Why LPs are getting the seven-year itch

There’s an interesting dynamic playing out in the secondaries market that suggests LPs’ thinking about how to manage their portfolios is evolving.

According to new data from Jefferies, the average age of fund interests sold during the first half of this year was seven years. Not only is this a drop from 8.4 years during the same period last year and down from the high of 11.3 years in 2020, it’s also the youngest average fund age for secondaries trades in more than a decade.

In other words, sellers so far this year have been more willing to part with funds they have more recently committed to than at any other point over the last 11 years.

So, was 2016 simply a dud vintage and one that LPs around the globe just happened to be keen to exit in the first half of the year? Or are there other dynamics at play?

Matt Wesley, global head of private capital advisory at Jefferies, says it’s largely being driven by buyers wanting more upside potential from younger vintages and sellers being more willing to include such fund stakes in wider sales as this can meaningfully help with optical pricing.

“Including newer funds helped to bridge some of the optics associated with the bid-ask spread,” Wesley told Secondaries Investor. In some cases, sellers hedged their bets by selling partial stakes in newer vintage funds, he added.

The notion of ‘unfunded relief’ could also be playing a part. LPs who may be approaching or at allocation limits will be wary about any unfunded commitments turning into net asset value on their books, and thus may be looking to the secondaries market to sell funds with larger proportions of unfunded commitments – ie, younger vintages.

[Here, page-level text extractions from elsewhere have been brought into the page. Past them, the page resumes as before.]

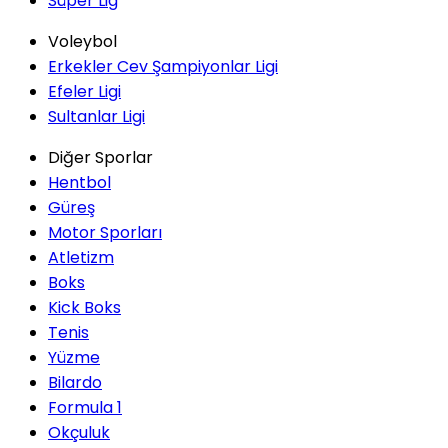
Süper Lig
Voleybol
Erkekler Cev Şampiyonlar Ligi
Efeler Ligi
Sultanlar Ligi
Diğer Sporlar
Hentbol
Güreş
Motor Sporları
Atletizm
Boks
Kick Boks
Tenis
Yüzme
Bilardo
Formula 1
Okçuluk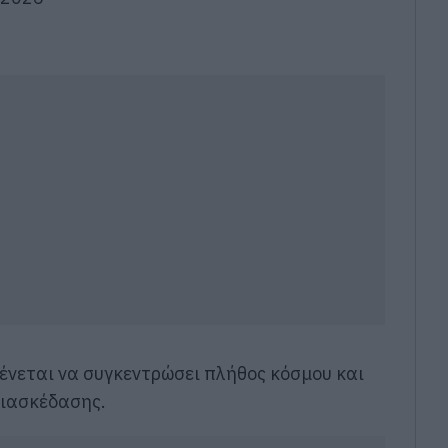
ένεται να συγκεντρώσει πλήθος κόσμου και
διασκέδασης.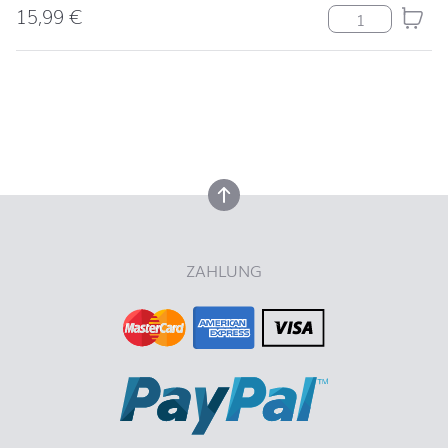
15,99
€
Uni rot Menge
nach oben
nach oben
ZAHLUNG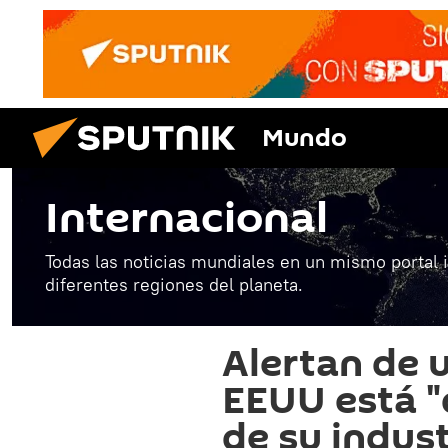
Mundo
Internacional
Todas las noticias mundiales en un mismo portal 
diferentes regiones del planeta.
Alertan de 
EEUU está "
de su indust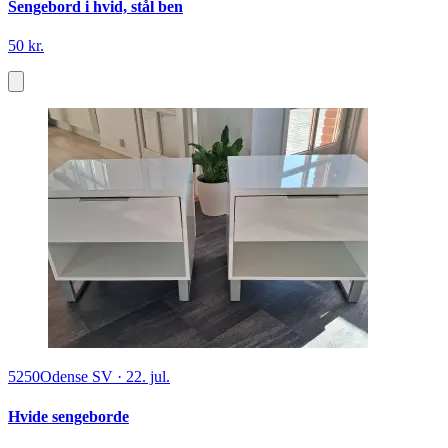
Sengebord i hvid, stål ben
50 kr.
5250
Odense SV
·
22. jul.
Hvide sengeborde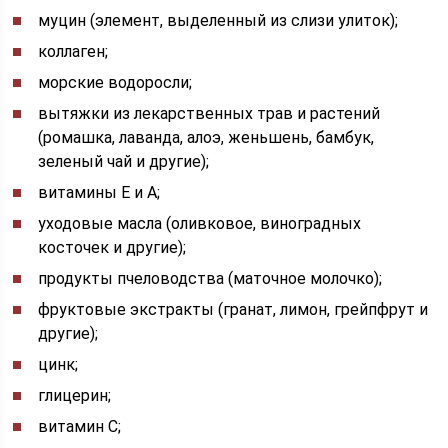
муцин (элемент, выделенный из слизи улиток);
коллаген;
морские водоросли;
вытяжки из лекарственных трав и растений
(ромашка, лаванда, алоэ, женьшень, бамбук,
зеленый чай и другие);
витамины Е и А;
уходовые масла (оливковое, виноградных
косточек и другие);
продукты пчеловодства (маточное молочко);
фруктовые экстракты (гранат, лимон, грейпфрут и
другие);
цинк;
глицерин;
витамин С;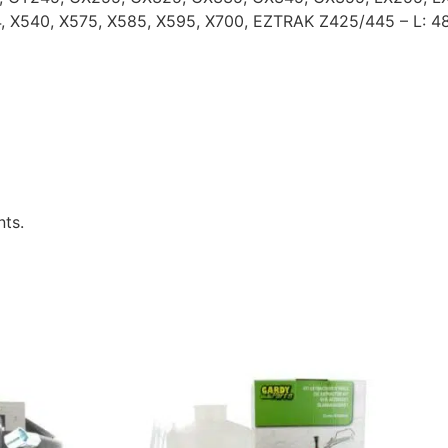
4, X540, X575, X585, X595, X700, EZTRAK Z425/445 – L: 
nts.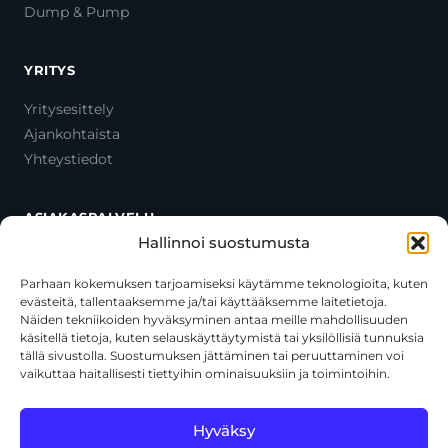
Dump & Pump
YRITYS
Yritysesittely
Ajankohtaista
Yhteystiedot
ASIAKASPALVELU
Hallinnoi suostumusta
Ota yhteyttä
Oma tili
Parhaan kokemuksen tarjoamiseksi käytämme teknologioita, kuten
evästeitä, tallentaaksemme ja/tai käyttääksemme laitetietoja.
Maksutavat
Näiden tekniikoiden hyväksyminen antaa meille mahdollisuuden
Toimitustavat
käsitellä tietoja, kuten selauskäyttäytymistä tai yksilöllisiä tunnuksia
Usein kysytyt kysymykset
tällä sivustolla. Suostumuksen jättäminen tai peruuttaminen voi
vaikuttaa haitallisesti tiettyihin ominaisuuksiin ja toimintoihin.
+358 44 270 3795
asiakaspalvelu@toolcat.fi
Hyväksy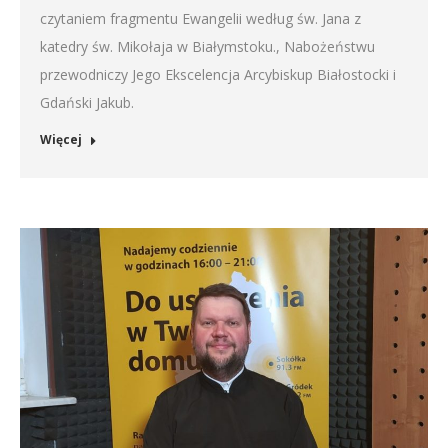
czytaniem fragmentu Ewangelii według św. Jana z
katedry św. Mikołaja w Białymstoku., Nabożeństwu
przewodniczy Jego Ekscelencja Arcybiskup Białostocki i
Gdański Jakub.
Więcej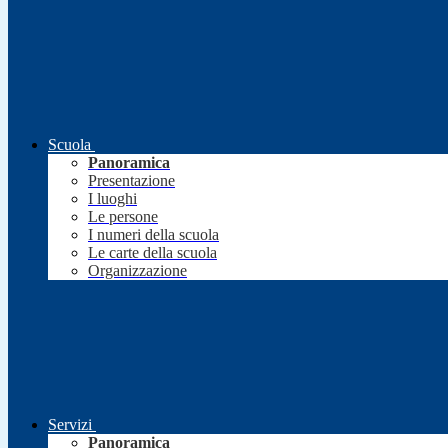
Scuola
Panoramica
Presentazione
I luoghi
Le persone
I numeri della scuola
Le carte della scuola
Organizzazione
Servizi
Panoramica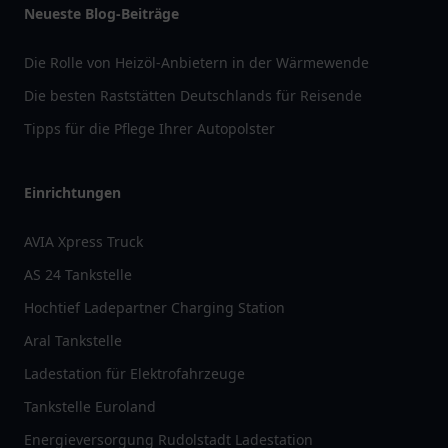
Neueste Blog-Beiträge
Die Rolle von Heizöl-Anbietern in der Wärmewende
Die besten Raststätten Deutschlands für Reisende
Tipps für die Pflege Ihrer Autopolster
Einrichtungen
AVIA Xpress Truck
AS 24 Tankstelle
Hochtief Ladepartner Charging Station
Aral Tankstelle
Ladestation für Elektrofahrzeuge
Tankstelle Euroland
Energieversorgung Rudolstadt Ladestation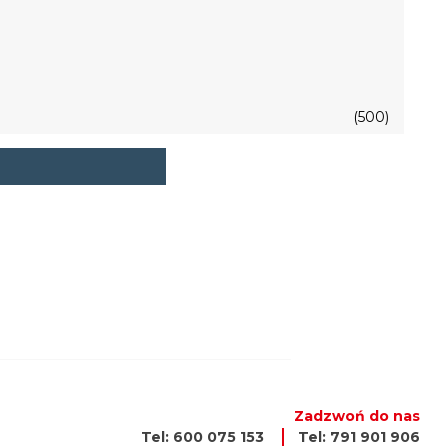
(500)
Zadzwoń do nas
Tel: 600 075 153
Tel: 791 901 906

For these same LPs, selling older funds now may mean they are losing out on upside as assets in older funds are more likely to be exited when the IPO markets reopen and M&A processes pick back up.

With pricing rising by 6 percentage points year-on-year in the first six months of 2023 compared with the end of last year, as Jefferies’ report notes, it can be beneficial both from a pricing point of view and to seek unfunded relief for an LP to part with younger vintages at this point in the market, Wesley notes.

It’s worth pointing out that Jefferies’ latest figures relate to first-half trading only, and the average age of fund stakes sold for full-year 2023 may end up being older than seven years come end-December. Still, the data suggests LPs increasingly aren’t viewing the secondaries market as a place to dispose of old vintages only – and that’s a healthy development for the market.